2 Theory
2.1 LGCP
A Poisson point process is a stochastic set of points indexed in a bounded n-dimensional space, where the number of points in the set is a Poisson distributed random variable. The LGCP extends the process by explicitly incorporating spatial or temporal correlation into the definition of the intensity of the process. Diggle et al. (2013) is a good reference for these type of models. I’ll give some details below, and then discuss the INLA approach for actually estimating the model.
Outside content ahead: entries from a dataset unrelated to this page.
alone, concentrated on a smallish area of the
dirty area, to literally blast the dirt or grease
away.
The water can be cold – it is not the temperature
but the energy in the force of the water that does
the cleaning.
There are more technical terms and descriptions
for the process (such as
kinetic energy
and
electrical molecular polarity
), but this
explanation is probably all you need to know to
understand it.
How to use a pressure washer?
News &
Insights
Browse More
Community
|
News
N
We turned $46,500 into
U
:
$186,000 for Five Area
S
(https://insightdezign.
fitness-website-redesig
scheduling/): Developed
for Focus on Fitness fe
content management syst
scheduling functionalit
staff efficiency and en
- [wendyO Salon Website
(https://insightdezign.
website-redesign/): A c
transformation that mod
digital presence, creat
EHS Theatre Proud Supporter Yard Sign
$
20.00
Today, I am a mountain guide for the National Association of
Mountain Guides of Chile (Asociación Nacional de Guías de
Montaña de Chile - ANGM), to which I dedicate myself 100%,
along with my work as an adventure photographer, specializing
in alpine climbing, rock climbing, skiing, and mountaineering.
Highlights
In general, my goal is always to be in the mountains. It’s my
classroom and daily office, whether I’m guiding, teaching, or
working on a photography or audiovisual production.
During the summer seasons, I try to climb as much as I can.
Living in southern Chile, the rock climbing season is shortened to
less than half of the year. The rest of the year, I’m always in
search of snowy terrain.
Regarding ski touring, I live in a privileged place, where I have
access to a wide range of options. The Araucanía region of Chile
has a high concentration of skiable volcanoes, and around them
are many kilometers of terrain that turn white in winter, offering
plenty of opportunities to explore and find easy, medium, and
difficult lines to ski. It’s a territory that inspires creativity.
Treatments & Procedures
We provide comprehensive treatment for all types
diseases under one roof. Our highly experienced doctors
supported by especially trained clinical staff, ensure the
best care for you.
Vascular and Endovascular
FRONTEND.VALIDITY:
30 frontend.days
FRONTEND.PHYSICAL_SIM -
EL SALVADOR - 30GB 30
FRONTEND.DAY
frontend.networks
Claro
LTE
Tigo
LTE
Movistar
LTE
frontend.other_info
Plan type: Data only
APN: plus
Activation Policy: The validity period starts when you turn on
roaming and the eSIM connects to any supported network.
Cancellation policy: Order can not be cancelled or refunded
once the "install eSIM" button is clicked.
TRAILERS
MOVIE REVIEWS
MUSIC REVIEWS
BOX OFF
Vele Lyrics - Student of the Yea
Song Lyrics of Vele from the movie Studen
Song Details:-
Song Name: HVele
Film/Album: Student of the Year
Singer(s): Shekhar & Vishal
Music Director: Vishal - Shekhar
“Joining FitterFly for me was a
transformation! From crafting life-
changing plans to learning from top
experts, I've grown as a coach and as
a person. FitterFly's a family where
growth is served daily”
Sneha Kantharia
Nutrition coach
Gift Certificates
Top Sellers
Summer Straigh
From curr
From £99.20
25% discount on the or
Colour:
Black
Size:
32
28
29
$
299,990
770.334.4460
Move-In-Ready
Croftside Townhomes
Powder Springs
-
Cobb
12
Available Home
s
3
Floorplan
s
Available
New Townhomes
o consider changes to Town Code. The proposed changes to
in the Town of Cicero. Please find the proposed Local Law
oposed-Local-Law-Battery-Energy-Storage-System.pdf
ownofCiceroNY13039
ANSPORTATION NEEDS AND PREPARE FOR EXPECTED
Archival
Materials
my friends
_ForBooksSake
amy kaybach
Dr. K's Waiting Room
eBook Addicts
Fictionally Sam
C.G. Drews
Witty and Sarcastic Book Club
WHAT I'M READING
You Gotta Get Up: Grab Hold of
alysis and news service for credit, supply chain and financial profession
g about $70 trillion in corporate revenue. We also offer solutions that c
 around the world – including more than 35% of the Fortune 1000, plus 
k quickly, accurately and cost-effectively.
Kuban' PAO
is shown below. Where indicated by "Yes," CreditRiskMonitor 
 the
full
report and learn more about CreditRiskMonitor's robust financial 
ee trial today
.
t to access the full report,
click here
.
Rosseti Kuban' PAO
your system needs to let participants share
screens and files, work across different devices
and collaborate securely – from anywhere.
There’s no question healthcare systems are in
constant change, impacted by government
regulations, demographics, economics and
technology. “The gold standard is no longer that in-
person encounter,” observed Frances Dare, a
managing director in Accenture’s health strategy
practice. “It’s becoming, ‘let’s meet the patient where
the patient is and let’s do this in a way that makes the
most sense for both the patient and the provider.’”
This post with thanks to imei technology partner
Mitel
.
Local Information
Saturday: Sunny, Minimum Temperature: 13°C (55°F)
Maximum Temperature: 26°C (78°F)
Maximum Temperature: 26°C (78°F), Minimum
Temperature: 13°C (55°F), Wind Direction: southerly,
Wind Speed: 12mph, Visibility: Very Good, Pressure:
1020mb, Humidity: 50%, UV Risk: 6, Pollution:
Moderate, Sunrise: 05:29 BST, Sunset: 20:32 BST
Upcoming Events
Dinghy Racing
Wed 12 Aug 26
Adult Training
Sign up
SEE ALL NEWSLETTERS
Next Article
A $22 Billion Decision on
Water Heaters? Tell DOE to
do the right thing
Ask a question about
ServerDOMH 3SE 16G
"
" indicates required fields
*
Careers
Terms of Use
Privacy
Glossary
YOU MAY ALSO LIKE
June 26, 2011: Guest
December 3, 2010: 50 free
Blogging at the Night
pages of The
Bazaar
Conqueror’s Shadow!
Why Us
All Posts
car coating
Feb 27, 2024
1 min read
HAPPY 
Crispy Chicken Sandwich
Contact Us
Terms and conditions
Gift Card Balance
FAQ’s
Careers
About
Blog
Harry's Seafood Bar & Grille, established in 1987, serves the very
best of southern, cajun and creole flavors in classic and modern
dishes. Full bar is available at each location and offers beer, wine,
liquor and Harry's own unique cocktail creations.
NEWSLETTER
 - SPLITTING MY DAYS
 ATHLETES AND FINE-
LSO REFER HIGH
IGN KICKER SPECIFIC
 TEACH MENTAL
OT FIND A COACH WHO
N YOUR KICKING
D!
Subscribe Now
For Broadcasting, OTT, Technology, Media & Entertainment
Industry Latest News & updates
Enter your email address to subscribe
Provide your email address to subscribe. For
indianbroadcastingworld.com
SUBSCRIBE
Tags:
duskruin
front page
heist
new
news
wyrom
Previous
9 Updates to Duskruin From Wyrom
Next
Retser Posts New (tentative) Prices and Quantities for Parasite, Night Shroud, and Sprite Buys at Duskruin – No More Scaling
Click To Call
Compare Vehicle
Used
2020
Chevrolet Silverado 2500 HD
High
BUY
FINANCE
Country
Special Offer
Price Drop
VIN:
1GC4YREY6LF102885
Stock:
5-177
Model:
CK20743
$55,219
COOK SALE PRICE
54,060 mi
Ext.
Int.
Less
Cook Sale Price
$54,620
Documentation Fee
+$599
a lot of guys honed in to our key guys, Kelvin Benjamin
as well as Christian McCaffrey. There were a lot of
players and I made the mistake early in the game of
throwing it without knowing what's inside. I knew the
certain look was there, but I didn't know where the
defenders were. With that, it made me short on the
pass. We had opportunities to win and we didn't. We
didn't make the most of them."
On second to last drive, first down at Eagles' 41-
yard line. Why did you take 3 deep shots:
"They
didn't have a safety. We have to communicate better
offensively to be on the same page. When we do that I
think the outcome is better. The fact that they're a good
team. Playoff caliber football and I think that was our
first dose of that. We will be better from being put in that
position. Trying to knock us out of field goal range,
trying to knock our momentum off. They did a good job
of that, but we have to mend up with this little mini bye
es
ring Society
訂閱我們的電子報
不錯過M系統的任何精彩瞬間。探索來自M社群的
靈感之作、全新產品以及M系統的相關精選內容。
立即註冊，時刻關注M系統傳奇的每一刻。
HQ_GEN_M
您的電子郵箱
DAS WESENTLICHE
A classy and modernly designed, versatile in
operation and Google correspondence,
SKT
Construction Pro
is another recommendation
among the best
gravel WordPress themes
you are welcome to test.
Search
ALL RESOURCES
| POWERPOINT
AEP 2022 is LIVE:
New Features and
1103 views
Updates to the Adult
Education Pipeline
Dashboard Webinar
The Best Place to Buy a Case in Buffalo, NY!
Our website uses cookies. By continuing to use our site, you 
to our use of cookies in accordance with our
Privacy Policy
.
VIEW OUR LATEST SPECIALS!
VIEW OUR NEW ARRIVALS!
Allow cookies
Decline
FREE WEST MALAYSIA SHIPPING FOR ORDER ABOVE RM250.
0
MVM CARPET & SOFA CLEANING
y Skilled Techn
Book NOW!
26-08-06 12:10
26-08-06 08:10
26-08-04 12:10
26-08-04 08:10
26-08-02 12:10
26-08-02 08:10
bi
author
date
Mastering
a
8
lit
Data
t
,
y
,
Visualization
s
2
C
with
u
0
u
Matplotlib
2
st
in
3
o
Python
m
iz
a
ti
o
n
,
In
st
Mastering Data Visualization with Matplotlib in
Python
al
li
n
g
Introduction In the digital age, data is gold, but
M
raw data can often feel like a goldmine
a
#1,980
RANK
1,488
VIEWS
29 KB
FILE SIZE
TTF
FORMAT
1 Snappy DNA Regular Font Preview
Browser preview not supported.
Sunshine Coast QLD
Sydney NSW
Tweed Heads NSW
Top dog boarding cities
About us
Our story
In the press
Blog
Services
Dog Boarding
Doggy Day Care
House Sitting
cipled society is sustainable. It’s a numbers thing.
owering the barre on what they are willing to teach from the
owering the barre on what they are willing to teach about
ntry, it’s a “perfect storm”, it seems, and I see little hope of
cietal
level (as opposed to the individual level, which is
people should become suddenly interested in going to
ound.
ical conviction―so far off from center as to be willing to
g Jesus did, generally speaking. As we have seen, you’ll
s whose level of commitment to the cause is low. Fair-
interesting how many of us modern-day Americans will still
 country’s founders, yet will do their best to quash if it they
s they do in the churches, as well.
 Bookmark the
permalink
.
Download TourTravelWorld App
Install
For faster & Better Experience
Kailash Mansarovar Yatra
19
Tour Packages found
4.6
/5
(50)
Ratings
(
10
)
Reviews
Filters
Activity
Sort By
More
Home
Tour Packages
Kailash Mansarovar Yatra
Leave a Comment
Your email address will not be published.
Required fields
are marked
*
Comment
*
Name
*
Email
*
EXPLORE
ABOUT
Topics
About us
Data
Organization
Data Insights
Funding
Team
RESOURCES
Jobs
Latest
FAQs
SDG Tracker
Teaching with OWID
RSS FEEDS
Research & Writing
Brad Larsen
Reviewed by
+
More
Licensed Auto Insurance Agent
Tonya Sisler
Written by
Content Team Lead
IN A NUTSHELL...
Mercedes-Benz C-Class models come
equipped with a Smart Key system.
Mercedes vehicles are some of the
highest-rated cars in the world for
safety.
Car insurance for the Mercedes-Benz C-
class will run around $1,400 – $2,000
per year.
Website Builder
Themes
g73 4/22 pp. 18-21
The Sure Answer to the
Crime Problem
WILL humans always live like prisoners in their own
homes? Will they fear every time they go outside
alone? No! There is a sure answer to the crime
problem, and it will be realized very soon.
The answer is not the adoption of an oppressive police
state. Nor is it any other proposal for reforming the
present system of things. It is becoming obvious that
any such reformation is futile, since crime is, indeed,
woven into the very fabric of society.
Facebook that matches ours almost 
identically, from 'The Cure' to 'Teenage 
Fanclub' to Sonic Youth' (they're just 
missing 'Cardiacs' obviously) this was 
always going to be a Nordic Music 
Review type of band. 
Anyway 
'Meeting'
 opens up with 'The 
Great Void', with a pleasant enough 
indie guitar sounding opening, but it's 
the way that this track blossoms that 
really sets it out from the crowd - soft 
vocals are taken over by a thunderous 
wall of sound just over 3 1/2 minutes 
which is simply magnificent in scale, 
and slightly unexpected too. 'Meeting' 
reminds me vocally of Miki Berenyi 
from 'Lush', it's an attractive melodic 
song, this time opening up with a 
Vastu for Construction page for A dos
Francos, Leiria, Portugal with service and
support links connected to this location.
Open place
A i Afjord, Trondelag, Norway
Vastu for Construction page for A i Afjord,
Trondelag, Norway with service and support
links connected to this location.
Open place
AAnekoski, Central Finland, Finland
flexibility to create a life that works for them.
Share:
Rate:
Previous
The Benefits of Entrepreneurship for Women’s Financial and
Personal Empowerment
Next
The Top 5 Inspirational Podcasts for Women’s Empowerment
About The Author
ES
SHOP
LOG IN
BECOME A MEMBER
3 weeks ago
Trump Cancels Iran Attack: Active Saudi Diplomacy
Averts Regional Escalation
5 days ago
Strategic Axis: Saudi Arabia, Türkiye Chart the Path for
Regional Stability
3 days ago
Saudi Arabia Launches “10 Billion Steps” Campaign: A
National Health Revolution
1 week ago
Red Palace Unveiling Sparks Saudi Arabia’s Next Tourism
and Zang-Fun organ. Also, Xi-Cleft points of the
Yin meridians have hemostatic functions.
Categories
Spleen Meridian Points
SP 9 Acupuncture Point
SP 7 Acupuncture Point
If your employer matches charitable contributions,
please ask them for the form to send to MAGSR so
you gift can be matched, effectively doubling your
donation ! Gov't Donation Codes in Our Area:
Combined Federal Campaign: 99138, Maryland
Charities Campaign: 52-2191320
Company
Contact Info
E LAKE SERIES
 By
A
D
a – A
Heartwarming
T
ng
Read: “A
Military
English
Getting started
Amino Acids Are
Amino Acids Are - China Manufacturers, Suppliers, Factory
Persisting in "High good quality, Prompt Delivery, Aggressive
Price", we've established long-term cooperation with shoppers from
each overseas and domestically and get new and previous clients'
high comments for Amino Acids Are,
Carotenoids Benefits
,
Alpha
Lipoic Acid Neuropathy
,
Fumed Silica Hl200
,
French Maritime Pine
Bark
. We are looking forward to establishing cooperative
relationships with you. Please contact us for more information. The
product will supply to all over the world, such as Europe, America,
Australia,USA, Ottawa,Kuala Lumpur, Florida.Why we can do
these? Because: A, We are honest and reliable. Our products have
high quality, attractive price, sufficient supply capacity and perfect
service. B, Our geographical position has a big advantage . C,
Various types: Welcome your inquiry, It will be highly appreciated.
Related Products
The Poisson Point Process is characterized by an intensity that can be defined as the expected number of observations per unit area. For a given region \(A\), the number of individuals occurring within the region will be Poisson distributed. The mean of the distribution can be defined by the integral of the intensity over the region: \[ \Delta(A) = \int_A \lambda(s)ds \] Sadly, the intensity is an unobservable and unknown process, and therefore must be modelled as a function of covariates. The intensity takes the general parameterization as \[ \lambda(s) = \exp[\alpha + \beta'x(s)] \] In the previous blog I discussed incorporating sampling bias, but I will leave that out now. Some version of this will come back when discussing preferential sampling.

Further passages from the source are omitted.